Talon Ridge – Citrus with green tropical fruit nuances, striking minerality and vivid acidity, so well integrated oak, med – weight with wonderful intensity of pure – clean cool climate Chardonnay fruit, well done.
(I found this bottling to be the star of the show in the whites, elegant and defined, exhibiting perfection in its fruit/acid balance. Delicious. – JD)
Claystone Terrace – This is a bit riper, with white peach, pear and vanilla accents. Fuller, opulent, yet very fresh with nutty – toast – mineral finish. Claystone Terrace is the coolest “climat” among the LCJ sites.
Le Clos Jordanne – Ripe – pure – clean with Meyer lemon – lemon balm – savoury, tropical fruits, toast and limestone. Intense with bright acidity, yet maintaining a great balance and possessing a very long and smooth finish. Impressive and certainly worth cellaring for a bit.
Le Grand Clos – Apples, lemon, exotic spice – floral and clarified butter. Medium to full bodied with striking intensity, complexity and a super – long lemon – mineral finish. Combining beauty and power, this fantastic Chardonnay needs some time to shed away its shyness. I’d be mistaken it with Le Clos grand cru Chablis in a blind tasting…
Talon Ridge – Darker berry notes, cherries, raspberries and exotic spices. Medium bodied and juicy with crisp acidity and soft – chalky tannins. Pure and tasty with very good oak integration already, rounder and softer, extremely appealing.
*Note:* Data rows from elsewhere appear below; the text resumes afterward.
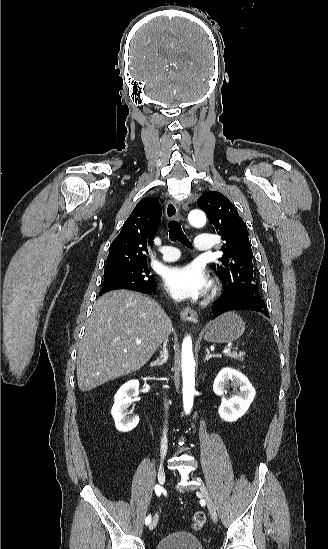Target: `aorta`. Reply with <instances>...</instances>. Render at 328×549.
<instances>
[{
    "instance_id": "1",
    "label": "aorta",
    "mask_w": 328,
    "mask_h": 549,
    "mask_svg": "<svg viewBox=\"0 0 328 549\" xmlns=\"http://www.w3.org/2000/svg\"><path fill=\"white\" fill-rule=\"evenodd\" d=\"M188 221L194 227H202L206 223V216L201 210L195 209L189 213ZM182 379L183 407L185 413L189 414L195 394V360L190 336L185 337L182 343Z\"/></svg>"
}]
</instances>
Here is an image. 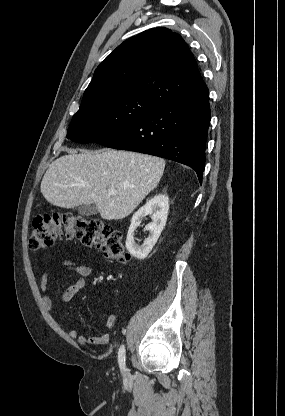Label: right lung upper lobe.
Here are the masks:
<instances>
[{"mask_svg": "<svg viewBox=\"0 0 285 416\" xmlns=\"http://www.w3.org/2000/svg\"><path fill=\"white\" fill-rule=\"evenodd\" d=\"M207 86L183 38L166 28L131 37L95 70L80 109L137 96L159 106Z\"/></svg>", "mask_w": 285, "mask_h": 416, "instance_id": "right-lung-upper-lobe-1", "label": "right lung upper lobe"}]
</instances>
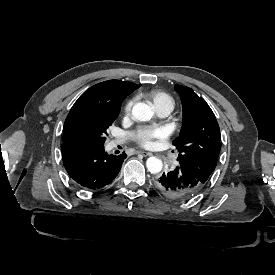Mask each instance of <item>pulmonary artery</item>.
I'll return each mask as SVG.
<instances>
[{
    "instance_id": "obj_1",
    "label": "pulmonary artery",
    "mask_w": 275,
    "mask_h": 275,
    "mask_svg": "<svg viewBox=\"0 0 275 275\" xmlns=\"http://www.w3.org/2000/svg\"><path fill=\"white\" fill-rule=\"evenodd\" d=\"M171 111V108L166 106V107H161L158 108V111L154 114V119L156 121H162V120H166L168 118V114ZM120 142L118 140H112L109 143V148L110 149H114ZM170 166L175 167L178 164L177 159L172 158L169 161Z\"/></svg>"
}]
</instances>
La Petite Colline – Lightest in colour among the Pinot. Red and black berries, spice, flint, a bit of barn, acceptable reduction here. Richer and fuller, broader and softer and a long warm – mineral finish.
Claystone Terrace – Pretty complex, with wild berries, smoke, earth – mineral – vegetation nuances. Great structure and balance here, along lively freshness. Tiny tightness is perfectly alright, ripe – rich tannins providing backbone and despite, this Pinot got serious rustic charm and a long mineral – stoney finish.
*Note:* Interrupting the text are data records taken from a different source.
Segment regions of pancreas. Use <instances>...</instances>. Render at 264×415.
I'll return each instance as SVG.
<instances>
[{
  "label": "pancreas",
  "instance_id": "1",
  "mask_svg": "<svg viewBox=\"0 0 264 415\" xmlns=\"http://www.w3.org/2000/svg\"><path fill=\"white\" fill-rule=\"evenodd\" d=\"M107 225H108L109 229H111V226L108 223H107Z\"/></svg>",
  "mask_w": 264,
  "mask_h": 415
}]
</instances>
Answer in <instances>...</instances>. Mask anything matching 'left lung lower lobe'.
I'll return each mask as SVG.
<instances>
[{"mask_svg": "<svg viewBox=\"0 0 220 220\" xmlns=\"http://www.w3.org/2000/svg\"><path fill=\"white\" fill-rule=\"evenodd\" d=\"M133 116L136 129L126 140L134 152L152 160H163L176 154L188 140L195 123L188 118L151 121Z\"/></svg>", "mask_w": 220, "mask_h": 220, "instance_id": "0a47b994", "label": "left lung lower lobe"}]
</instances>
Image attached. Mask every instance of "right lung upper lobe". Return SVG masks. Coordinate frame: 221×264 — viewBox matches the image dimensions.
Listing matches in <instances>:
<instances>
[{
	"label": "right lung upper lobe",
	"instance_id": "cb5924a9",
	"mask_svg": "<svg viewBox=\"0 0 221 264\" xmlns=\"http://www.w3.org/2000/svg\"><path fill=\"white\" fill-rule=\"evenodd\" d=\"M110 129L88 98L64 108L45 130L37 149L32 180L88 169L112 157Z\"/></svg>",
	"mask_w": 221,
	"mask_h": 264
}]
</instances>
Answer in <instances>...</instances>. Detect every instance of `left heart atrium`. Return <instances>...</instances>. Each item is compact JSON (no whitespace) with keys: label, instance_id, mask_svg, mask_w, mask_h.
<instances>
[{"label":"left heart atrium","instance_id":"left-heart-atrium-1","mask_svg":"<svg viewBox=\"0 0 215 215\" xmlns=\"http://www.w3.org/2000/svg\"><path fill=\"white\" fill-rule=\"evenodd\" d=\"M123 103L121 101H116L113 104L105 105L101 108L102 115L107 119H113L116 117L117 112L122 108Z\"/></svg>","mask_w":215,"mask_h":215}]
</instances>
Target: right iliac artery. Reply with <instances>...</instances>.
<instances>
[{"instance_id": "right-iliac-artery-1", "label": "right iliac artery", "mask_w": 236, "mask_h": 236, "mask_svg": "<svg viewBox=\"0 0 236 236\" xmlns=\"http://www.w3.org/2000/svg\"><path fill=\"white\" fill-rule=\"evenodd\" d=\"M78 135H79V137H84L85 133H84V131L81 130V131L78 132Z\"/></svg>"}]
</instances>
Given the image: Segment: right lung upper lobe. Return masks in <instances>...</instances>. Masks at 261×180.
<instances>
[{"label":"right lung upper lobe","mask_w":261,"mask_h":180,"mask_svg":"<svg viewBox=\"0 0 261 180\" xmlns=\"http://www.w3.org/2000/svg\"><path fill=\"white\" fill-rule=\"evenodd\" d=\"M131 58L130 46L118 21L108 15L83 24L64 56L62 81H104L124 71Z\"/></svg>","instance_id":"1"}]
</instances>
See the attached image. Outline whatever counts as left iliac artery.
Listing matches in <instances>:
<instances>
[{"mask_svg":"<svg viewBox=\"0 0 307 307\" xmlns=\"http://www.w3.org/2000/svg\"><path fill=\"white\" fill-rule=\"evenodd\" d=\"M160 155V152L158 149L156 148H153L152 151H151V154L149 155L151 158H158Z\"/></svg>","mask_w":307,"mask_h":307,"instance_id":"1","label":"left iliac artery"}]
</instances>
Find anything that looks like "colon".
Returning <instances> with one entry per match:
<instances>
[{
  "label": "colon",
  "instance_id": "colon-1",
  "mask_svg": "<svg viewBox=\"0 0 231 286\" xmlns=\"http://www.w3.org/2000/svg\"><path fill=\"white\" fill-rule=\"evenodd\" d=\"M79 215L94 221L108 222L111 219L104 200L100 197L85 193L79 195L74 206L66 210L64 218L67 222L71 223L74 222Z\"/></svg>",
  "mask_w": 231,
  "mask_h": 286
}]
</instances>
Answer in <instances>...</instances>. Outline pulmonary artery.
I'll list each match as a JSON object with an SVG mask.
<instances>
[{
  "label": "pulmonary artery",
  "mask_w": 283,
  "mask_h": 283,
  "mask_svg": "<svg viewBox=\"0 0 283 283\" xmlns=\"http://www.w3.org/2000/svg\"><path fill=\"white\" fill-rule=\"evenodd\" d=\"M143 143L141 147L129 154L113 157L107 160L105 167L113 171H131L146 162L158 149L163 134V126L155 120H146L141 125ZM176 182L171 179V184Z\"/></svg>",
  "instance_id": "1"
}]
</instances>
Le Clos Jordanne – Bright red berry and floral – driven bouquet with spice and toast. Pure, round and silky, intense and delicate in the same time, great deal of mineral accents underneath its succulent fruit core. Hate to compare, but reminds me of Volnay – Chambertin in Burgundy, this Pinot may very well be the best yet of LCJ.
(Please excuse the hyperbole, but I would like to go as far as saying that this bottling may be the finest Canadian Pinot Noir I have ever tasted – JD)
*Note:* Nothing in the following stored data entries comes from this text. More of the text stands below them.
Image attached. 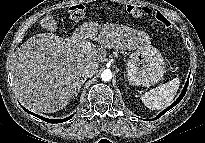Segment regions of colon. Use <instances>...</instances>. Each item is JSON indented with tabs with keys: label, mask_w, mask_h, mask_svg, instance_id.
Masks as SVG:
<instances>
[{
	"label": "colon",
	"mask_w": 205,
	"mask_h": 143,
	"mask_svg": "<svg viewBox=\"0 0 205 143\" xmlns=\"http://www.w3.org/2000/svg\"><path fill=\"white\" fill-rule=\"evenodd\" d=\"M127 13L132 17H142L153 15L149 8L141 7L137 5H127ZM69 17L73 20H81L85 15V7L82 4H75L68 9ZM155 19L164 25L165 27H170L171 23L167 17L162 13L157 12L154 14ZM40 26L44 30L52 31L56 28V18L53 14H46L40 20Z\"/></svg>",
	"instance_id": "colon-1"
}]
</instances>
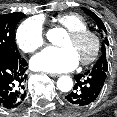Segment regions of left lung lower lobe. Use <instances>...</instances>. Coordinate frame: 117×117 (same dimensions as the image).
<instances>
[{
    "label": "left lung lower lobe",
    "mask_w": 117,
    "mask_h": 117,
    "mask_svg": "<svg viewBox=\"0 0 117 117\" xmlns=\"http://www.w3.org/2000/svg\"><path fill=\"white\" fill-rule=\"evenodd\" d=\"M107 79V72L91 69L75 76L76 84L67 96V102L75 106H87L96 101Z\"/></svg>",
    "instance_id": "0a47b994"
}]
</instances>
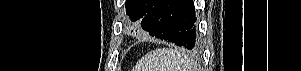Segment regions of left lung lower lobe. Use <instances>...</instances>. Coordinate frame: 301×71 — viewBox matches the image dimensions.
Segmentation results:
<instances>
[{
    "label": "left lung lower lobe",
    "mask_w": 301,
    "mask_h": 71,
    "mask_svg": "<svg viewBox=\"0 0 301 71\" xmlns=\"http://www.w3.org/2000/svg\"><path fill=\"white\" fill-rule=\"evenodd\" d=\"M141 27L151 36L187 49L196 50L199 46L192 0H158L142 18Z\"/></svg>",
    "instance_id": "left-lung-lower-lobe-1"
}]
</instances>
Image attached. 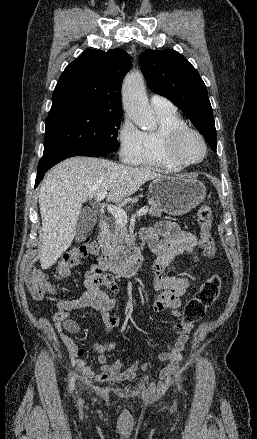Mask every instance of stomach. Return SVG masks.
Listing matches in <instances>:
<instances>
[{
  "mask_svg": "<svg viewBox=\"0 0 257 439\" xmlns=\"http://www.w3.org/2000/svg\"><path fill=\"white\" fill-rule=\"evenodd\" d=\"M149 192L166 213L184 215L204 200L206 187L190 176H162L151 182Z\"/></svg>",
  "mask_w": 257,
  "mask_h": 439,
  "instance_id": "1",
  "label": "stomach"
}]
</instances>
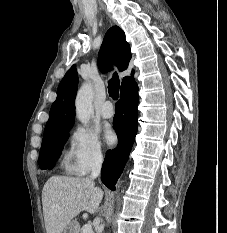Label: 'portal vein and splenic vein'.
Segmentation results:
<instances>
[{
    "label": "portal vein and splenic vein",
    "instance_id": "portal-vein-and-splenic-vein-1",
    "mask_svg": "<svg viewBox=\"0 0 227 233\" xmlns=\"http://www.w3.org/2000/svg\"><path fill=\"white\" fill-rule=\"evenodd\" d=\"M82 233H93L91 224H85L82 228Z\"/></svg>",
    "mask_w": 227,
    "mask_h": 233
}]
</instances>
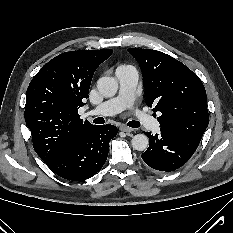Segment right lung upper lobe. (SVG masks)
<instances>
[{
  "instance_id": "1",
  "label": "right lung upper lobe",
  "mask_w": 233,
  "mask_h": 233,
  "mask_svg": "<svg viewBox=\"0 0 233 233\" xmlns=\"http://www.w3.org/2000/svg\"><path fill=\"white\" fill-rule=\"evenodd\" d=\"M112 53V49L62 53L30 82L24 115L34 150L43 161L94 126L80 119L78 109L88 96L95 70Z\"/></svg>"
}]
</instances>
Le Grand Clos – Darker fruits with exotic spice and moist autumn forest floor. Full with intense ripe – fresh fruit and rich tannic structure, mineral finish. Closed a bit, but already showing its full potential, eventually to reach its peak in 5 years, or so.
Edinburgh-born/Toronto-based Sommelier, consultant, writer, judge, and educator Jamie Drummond is the Director of Programs/Editor of Good Food Revolution… and he was most impressed!